Novavax said it has submitted an emergency use authorization (EUA) request to the U.S Food and Drug Administration (FDA) for its COVID-19 vaccine candidate.
If approved, the vaccine would be available to immunize adults against SARS-CoV-2.
The company’s two-dose vaccine is protein-based and engineered from the genetic sequence of the first strain of SARS-CoV-2. It was created using Novavax' recombinant nanoparticle technology to generate antigen derived from the coronavirus spike (S) protein and is formulated with Novavax' patented saponin-based Matrix-M adjuvant to enhance the immune response and stimulate high levels of neutralizing antibodies.

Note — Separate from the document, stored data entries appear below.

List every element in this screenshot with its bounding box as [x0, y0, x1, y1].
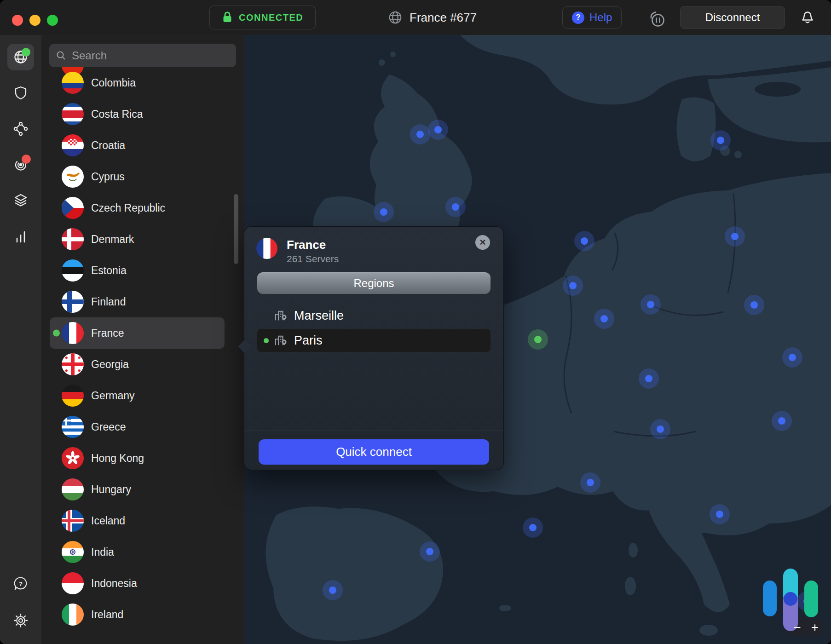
country-name: Cyprus — [91, 171, 125, 183]
quick-connect-button[interactable]: Quick connect — [259, 439, 489, 465]
country-row-costa-rica[interactable]: Costa Rica — [41, 98, 244, 130]
country-name: Finland — [91, 296, 126, 308]
sidebar-item-threat-protection[interactable] — [7, 151, 34, 178]
search-field[interactable] — [49, 44, 236, 67]
country-row-greece[interactable]: Greece — [41, 411, 244, 443]
country-name: Indonesia — [91, 577, 137, 590]
server-location-dot[interactable] — [710, 130, 731, 150]
close-window-button[interactable] — [12, 15, 23, 26]
red-status-badge — [22, 155, 31, 164]
server-location-dot[interactable] — [574, 231, 594, 251]
country-flag — [62, 572, 84, 594]
country-row-ireland[interactable]: Ireland — [41, 599, 244, 630]
server-location-dot[interactable] — [410, 124, 430, 144]
country-name: Denmark — [91, 233, 134, 246]
country-flag — [62, 478, 84, 500]
country-row-estonia[interactable]: Estonia — [41, 255, 244, 286]
country-flag — [62, 197, 84, 219]
notifications-bell-icon[interactable] — [800, 10, 815, 28]
sidebar-item-security[interactable] — [7, 80, 34, 106]
connected-indicator-dot — [53, 330, 60, 337]
server-location-dot[interactable] — [594, 309, 614, 329]
country-name: France — [91, 327, 124, 339]
tab-regions[interactable]: Regions — [257, 272, 491, 294]
country-name: Ireland — [91, 609, 123, 621]
country-row-indonesia[interactable]: Indonesia — [41, 568, 244, 599]
nav-sidebar: ? — [0, 35, 41, 644]
server-location-dot[interactable] — [710, 504, 730, 524]
server-location-dot[interactable] — [782, 347, 802, 368]
server-location-dot[interactable] — [641, 294, 661, 315]
city-icon — [274, 334, 288, 346]
country-row-croatia[interactable]: Croatia — [41, 130, 244, 161]
sidebar-item-countries[interactable] — [7, 44, 34, 70]
country-name: India — [91, 546, 114, 558]
popover-title: France — [287, 238, 339, 252]
country-row-hong-kong[interactable]: Hong Kong — [41, 443, 244, 474]
window-controls — [12, 15, 58, 26]
popover-divider — [244, 431, 503, 431]
country-flag — [62, 447, 84, 469]
city-icon — [274, 310, 288, 322]
maximize-window-button[interactable] — [47, 15, 58, 26]
server-location-dot[interactable] — [580, 472, 600, 493]
sidebar-item-meshnet[interactable] — [7, 115, 34, 142]
nodes-icon — [13, 121, 29, 137]
country-row-india[interactable]: India — [41, 536, 244, 568]
disconnect-button[interactable]: Disconnect — [680, 6, 785, 29]
country-row-georgia[interactable]: Georgia — [41, 349, 244, 380]
country-name: Hong Kong — [91, 452, 144, 465]
minimize-window-button[interactable] — [29, 15, 40, 26]
pause-connection-button[interactable] — [648, 10, 666, 30]
list-scrollbar-thumb[interactable] — [234, 194, 238, 264]
server-location-dot[interactable] — [725, 226, 745, 247]
city-row-marseille[interactable]: Marseille — [257, 304, 491, 327]
country-row-finland[interactable]: Finland — [41, 286, 244, 317]
city-row-paris[interactable]: Paris — [257, 329, 491, 352]
country-name: Costa Rica — [91, 108, 143, 121]
server-location-dot[interactable] — [744, 295, 764, 315]
country-name: Estonia — [91, 264, 127, 277]
country-row-hungary[interactable]: Hungary — [41, 474, 244, 505]
green-status-badge — [22, 48, 30, 57]
country-row-germany[interactable]: Germany — [41, 380, 244, 411]
close-icon[interactable]: ✕ — [475, 235, 490, 250]
server-location-dot[interactable] — [797, 591, 817, 611]
country-name: Georgia — [91, 358, 129, 371]
sidebar-item-specialty-servers[interactable] — [7, 187, 34, 214]
country-row-iceland[interactable]: Iceland — [41, 505, 244, 536]
server-location-dot[interactable] — [374, 202, 394, 222]
country-flag — [62, 259, 84, 282]
sidebar-item-statistics[interactable] — [7, 223, 34, 250]
sidebar-item-support[interactable]: ? — [7, 570, 34, 597]
server-location-dot[interactable] — [420, 541, 440, 562]
app-window: − + CONNECTED France #677 ? Help D — [0, 0, 831, 644]
country-row-cyprus[interactable]: Cyprus — [41, 161, 244, 192]
zoom-in-button[interactable]: + — [806, 619, 824, 636]
server-location-dot[interactable] — [650, 419, 670, 439]
server-location-dot[interactable] — [323, 580, 343, 600]
server-location-dot[interactable] — [523, 518, 543, 538]
country-row-denmark[interactable]: Denmark — [41, 224, 244, 255]
country-name: Greece — [91, 421, 126, 433]
country-popover: France 261 Servers ✕ Regions MarseillePa… — [244, 226, 504, 470]
gear-icon — [13, 613, 29, 628]
sidebar-item-settings[interactable] — [7, 607, 34, 634]
country-row-colombia[interactable]: Colombia — [41, 67, 244, 98]
country-row-czech-republic[interactable]: Czech Republic — [41, 192, 244, 224]
layers-icon — [13, 193, 29, 208]
search-input[interactable] — [72, 49, 230, 62]
server-location-dot[interactable] — [639, 368, 659, 389]
svg-text:?: ? — [19, 581, 23, 587]
connected-server-dot[interactable] — [528, 329, 548, 350]
server-location-dot[interactable] — [445, 197, 466, 217]
country-row-france[interactable]: France — [50, 317, 225, 349]
country-name: Iceland — [91, 515, 125, 527]
help-button[interactable]: ? Help — [562, 6, 622, 29]
france-flag — [256, 238, 277, 264]
server-location-dot[interactable] — [563, 276, 583, 296]
server-location-dot[interactable] — [772, 411, 792, 431]
country-name: Colombia — [91, 77, 136, 89]
server-location-dot[interactable] — [428, 120, 448, 140]
zoom-out-button[interactable]: − — [789, 619, 806, 636]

"We're extremely proud of the work of our teams and we look forward to FDA's review of our EUA request. We believe our vaccine offers a differentiated option built on a well-understood protein-based vaccine platform that can be an alternative to the portfolio of available vaccines to help fight the COVID-19 pandemic," said Stanley C. Erck, President and Chief Executive Officer, Novavax.
Novavax conducted two pivotal Phase 3 clinical trials: PREVENT-19 which enrolled approximately 30,000 participants in the U.S. and Mexico and published results in the New England Journal of Medicine (NEJM) and a trial with almost 15,000 participants in the U.K. which was also published in NEJM. In both trials, serious and severe adverse events were low in number and balanced between vaccine and placebo groups. The most common adverse reactions observed during clinical studies (frequency category of very common ≥1/10) were headache, nausea or vomiting, myalgia, arthralgia, injection site tenderness/pain, fatigue, and malaise.
The overall efficacy was approximately 90%.
The vaccine already has been granted conditional authorization by the European Commission and emergency use listing (EUL) from the World Health Organization (WHO).